*** Opening of DATA FOR PROCESSING ***

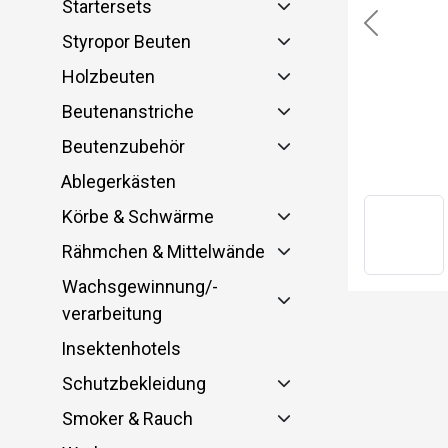
Startersets
Previous
Styropor Beuten
Holzbeuten
Beutenanstriche
Beutenzubehör
Ablegerkästen
Körbe & Schwärme
Rähmchen & Mittelwände
Wachsgewinnung/-
verarbeitung
Insektenhotels
Schutzbekleidung
Smoker & Rauch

*** Close of DATA FOR PROCESSING ***

Every line above must be printed again exactly, pictures excluded.

TASK SOLUTION:
Startersets
Previous
Styropor Beuten
Holzbeuten
Beutenanstriche
Beutenzubehör
Ablegerkästen
Körbe & Schwärme
Rähmchen & Mittelwände
Wachsgewinnung/-
verarbeitung
Insektenhotels
Schutzbekleidung
Smoker & Rauch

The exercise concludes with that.